Mécontente et peu disposée à attendre le retour de son bouillant garde du corps, Marianne quitta la terrasse du théâtre de verdure et se dirigea vers les rampes qui descendaient vers le palais. Elle désirait regagner son appartement pour y donner à Agathe, sa femme de chambre, quelques ordres concernant le départ du lendemain. Mais, comme elle atteignait la fontaine de l’Artichaut, elle réprima un mouvement de contrariété : Benielli revenait. Mais il ne revenait pas seul. A cinq pas devant lui marchait un général en uniforme bleu et or, coiffé d’un immense bicorne crêté de plumes blanches : le duc de Padoue en personne qui se dirigeait rapidement vers Marianne.

La rencontre étant inévitable, la jeune femme s’arrêta et attendit, vaguement inquiète et cependant curieuse, malgré tout, d’apprendre ce que pouvait bien avoir à lui dire le cousin de l’Empereur.

Parvenu à proximité, Arrighi saisit son bicorne par une pointe et salua correctement, mais son regard gris s’était déjà planté dans celui de Marianne et ne lâchait plus prise. Puis, sans se retourner, il lança :

— Vous pouvez disposer, Benielli !

Le lieutenant claqua les talons, vira sur lui-même et disparut comme par enchantement laissant face à face le général et la princesse.

Assez peu satisfaite de s’être vu barrer le passage en quelque sorte, celle-ci ferma calmement son ombrelle, en planta la pointe en terre et s’appuya des deux mains sur la poignée d’ivoire comme si elle cherchait à affermir ses positions. Puis, avec un léger froncement de sourcils, elle s’apprêta à attaquer. Arrighi ne lui en laissa pas le temps :

— A voir votre visage, Madame, je suppose que vous êtes peu satisfaite de cette rencontre et je vous prie de m’excuser si, en vous rejoignant, j’ai interrompu votre promenade.

— Ma promenade était achevée, général ! Je me disposais à rentrer chez moi.
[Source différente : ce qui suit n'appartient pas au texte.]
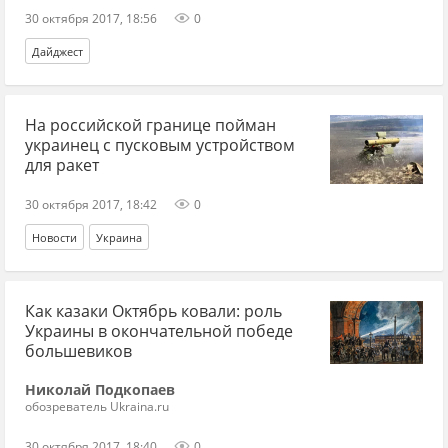
30 октября 2017, 18:56
0
Дайджест
На российской границе пойман
украинец с пусковым устройством
для ракет
30 октября 2017, 18:42
0
Новости
Украина
Как казаки Октябрь ковали: роль
Украины в окончательной победе
большевиков
Николай Подкопаев
обозреватель Ukraina.ru
30 октября 2017, 18:40
0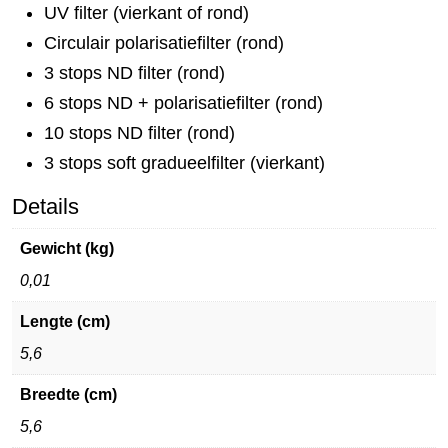
UV filter (vierkant of rond)
Circulair polarisatiefilter (rond)
3 stops ND filter (rond)
6 stops ND + polarisatiefilter (rond)
10 stops ND filter (rond)
3 stops soft gradueelfilter (vierkant)
Details
Gewicht (kg)
0,01
Lengte (cm)
5,6
Breedte (cm)
5,6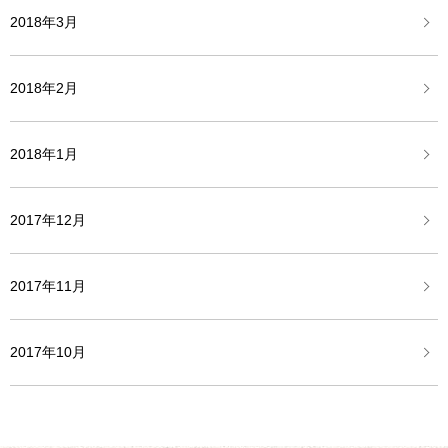
2018年3月
2018年2月
2018年1月
2017年12月
2017年11月
2017年10月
Quant à être satisfaite ou non, je vous en ferai part lorsque je saurai ce que vous avez à me dire. Car vous avez quelque chose à me dire, n’est-ce pas ?

— Naturellement ! Mais... oserai-je vous demander de faire quelques pas, avec moi, dans ces magnifiques jardins. J’y vois fort peu de monde, tandis que le palais est livré à l’agitation qui précède les départs... et cette cour résonne comme un tambour !
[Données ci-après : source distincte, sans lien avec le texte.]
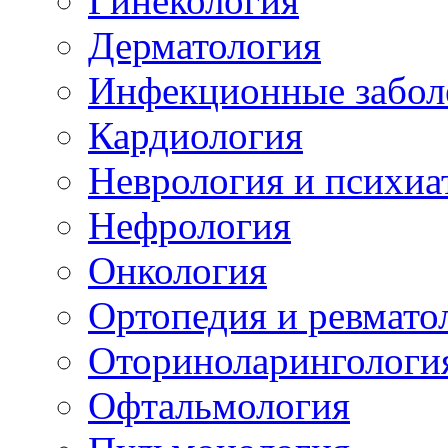
Гинекология
Дерматология
Инфекционные забол
Кардиология
Неврология и психиа
Нефрология
Онкология
Ортопедия и ревмато
Оториноларингологи
Офтальмология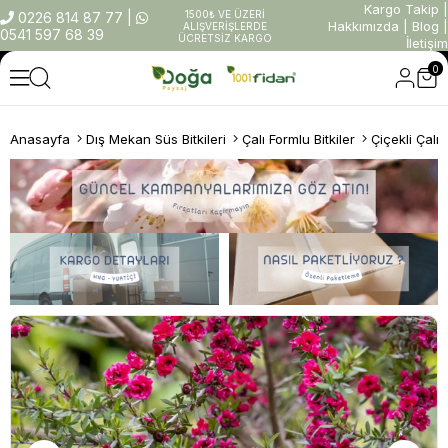
Kargo Takip
|
1500₺ VE ÜZERİ
0226 814 87 77
|
Hakkımızda
|
Blog
|
ALIŞVERİŞLERDE
0541 597 68 39
ÜCRETSİZ KARGO
İletişim
0
Anasayfa
Dış Mekan Süs Bitkileri
Çalı Formlu Bitkiler
Çiçekli Çalıl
Courtoisement, il se penchait vers elle, offrant son bras. Les graves blessures reçues au cou, et que dissimulait le haut col brodé de lauriers d’or et la cravate noire, l’obligeaient à se mouvoir tout d’une pièce depuis la taille, mais cette raideur seyait assez à l’aspect massif de sa silhouette.

Il continuait à la regarder attentivement, dans les yeux, et Marianne se mit à rougir sans trop savoir pourquoi. Peut-être parce qu’elle ne parvenait pas à déchiffrer ce qu’il y avait dans ces yeux-là.